I laughed as I continued, "Say you love me."

"No," She protested while her giggles filled my ears. "I won't say it."

"Then I guess you love this," I smirked and tickled her again. She squirmed underneath me while laughing, repeatedly begging me to stop. "Say it." She shook her head and put her arms above her head, which I caught onto. I took her hands and held her firmly still. 

Our eyes met and we both calmed down our breaths while staring at each other. Her eyes were blueish. Sometimes they were grey, sometimes crystalized blue and sometimes green. It depended on what mood she's in. They're grey if she's bored or exhausted, blue if she's happy and green is she's excited. I've always been very fascinated by her eyes. I want eyes like that too. I'm stuck with my ugly brown ones. Although Diana says she loves them. 

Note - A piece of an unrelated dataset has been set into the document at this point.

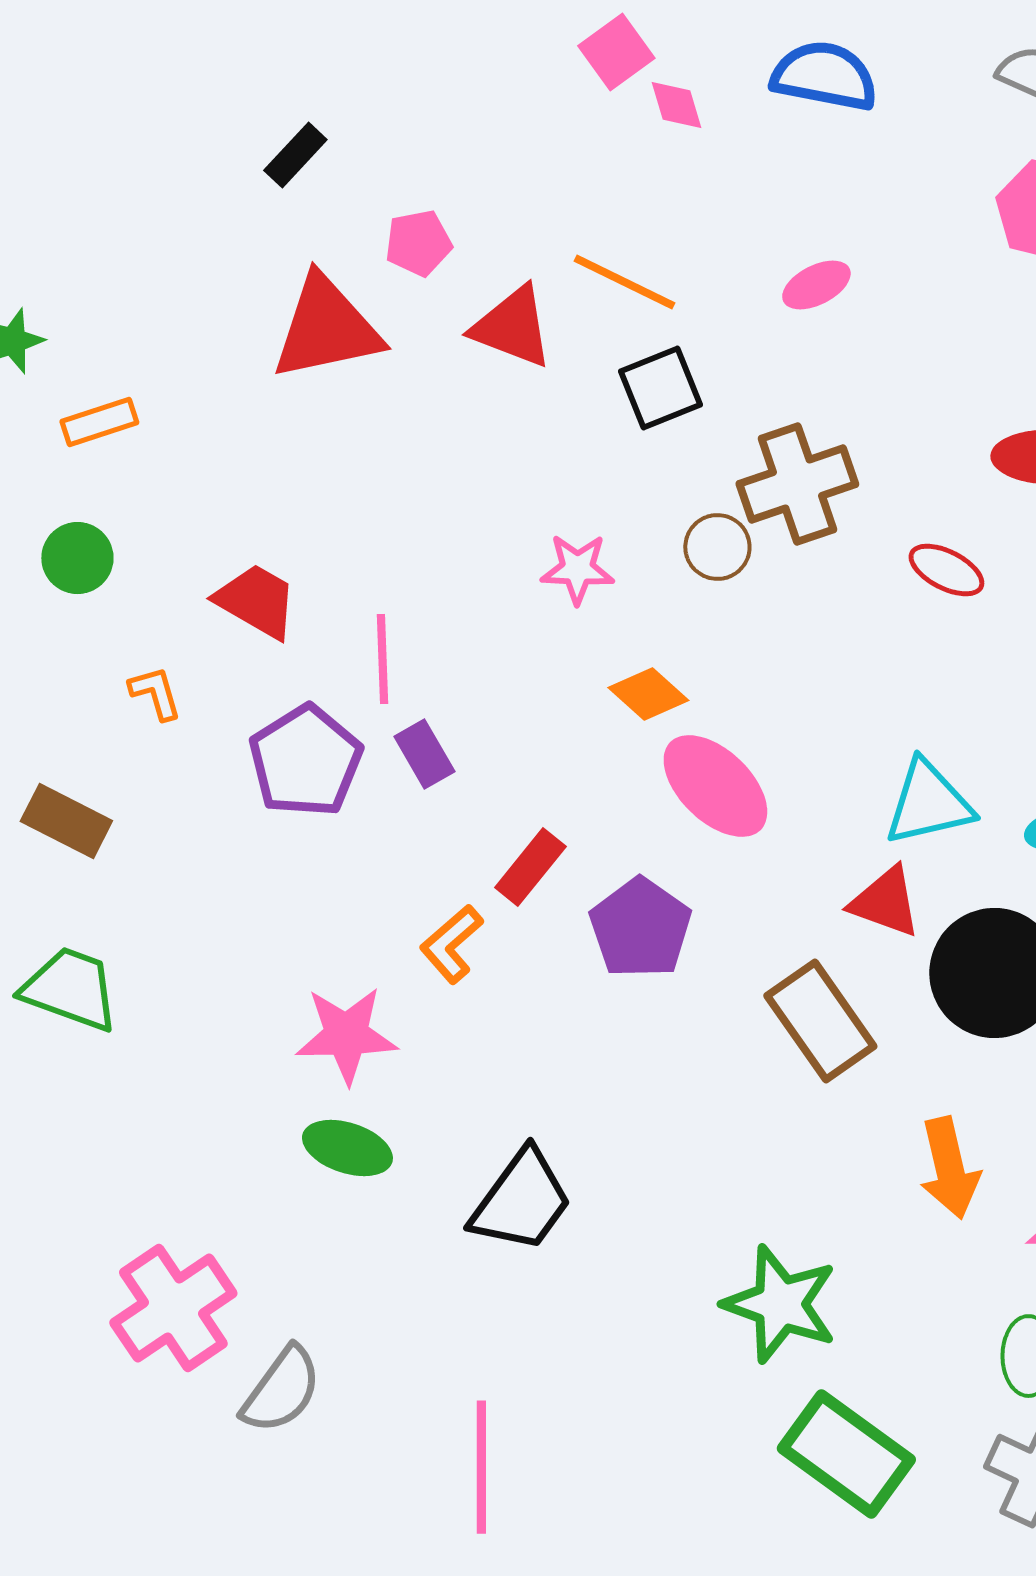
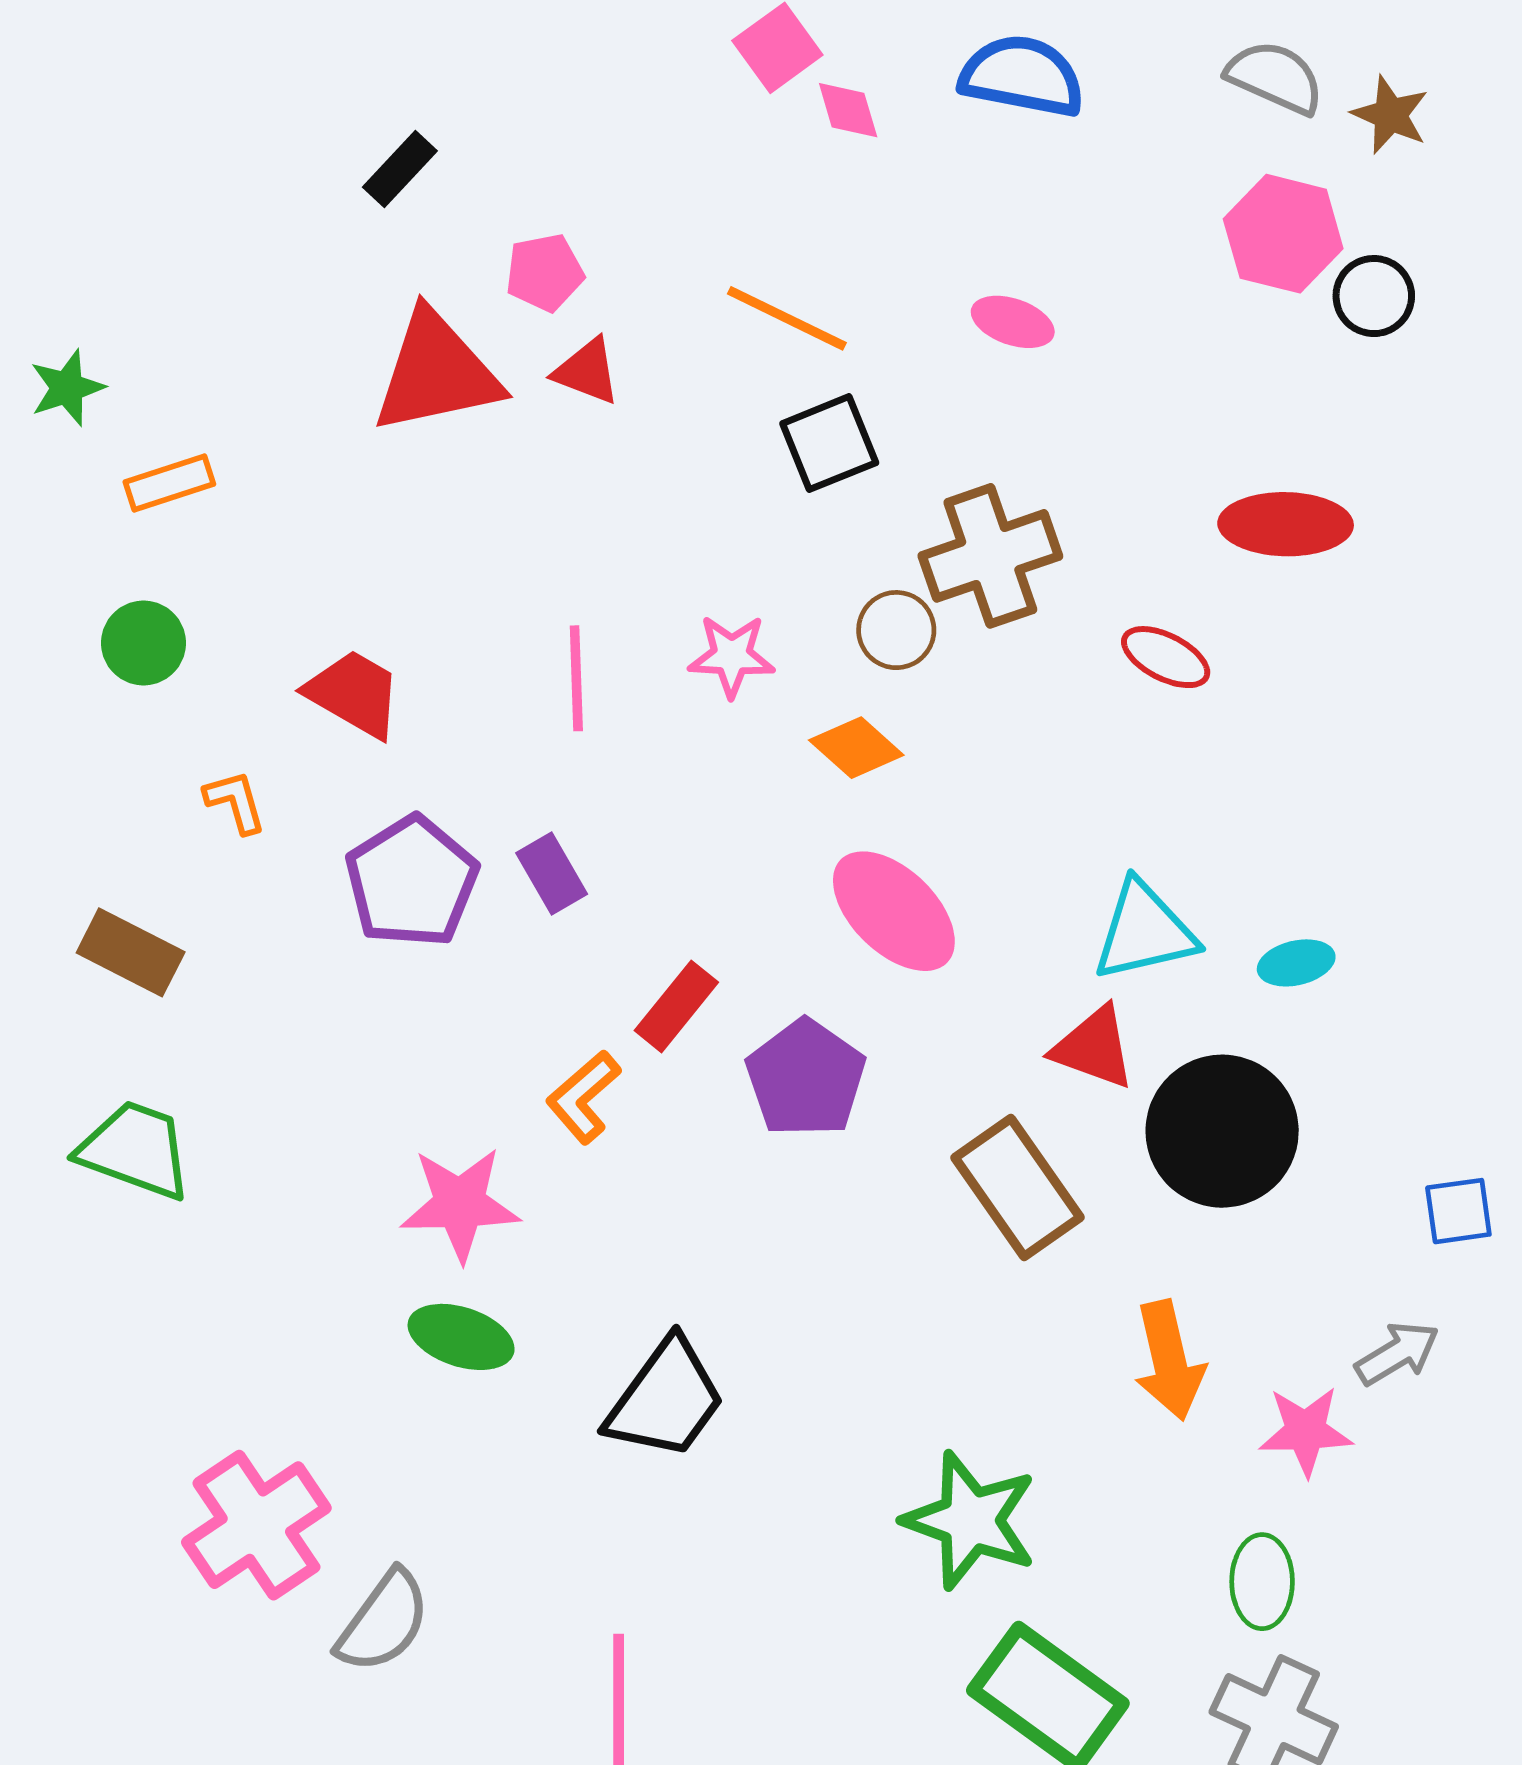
pink ellipse: (816, 285) -> (1013, 322), turned 46
red triangle: (512, 327) -> (587, 371), moved, size x0.7
pink line: (382, 659) -> (576, 678), moved
orange diamond: (648, 694) -> (856, 748), moved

"Fuck." I mumbled for myself. I need to stop. Sleep, Justin. I groaned at myself, seeing Diana's body beside of me. Her quiet and calm breathing, in and out. Even when she's sleeping she looked like an angel. I should tell her. I need to tell her, before she hears it from anyone else. There's not many people who knows. I wonder what her family would say if she goes home and they see her with me again. 

They're the reason why she's not mine anymore. 

The day. That one snowy day in Stratford. The day that changed everything. It kept replaying in my head, over and over. It hasn't stopped. It's been haunting me since the incident itself. I know Diana can't remember it anymore, but hell I do. I never stop thinking about it. 

"Diana," I called after her as we jumped down the tiny snow mountain that we've been playing on for a quite long while now. It was this years first snow. Diana loves snow, she always tells me it's the skies way of showing happiness. I never understood what she meant. Diana has always been very mysterious and deep, but it has only made me more interested in her. "Wait on me!"

"You can't catch me, na na na na na na," She poked out her tongue at me which made me chuckle. I saw her run a little bit further down. "Try and catch me, Bieber." She giggled.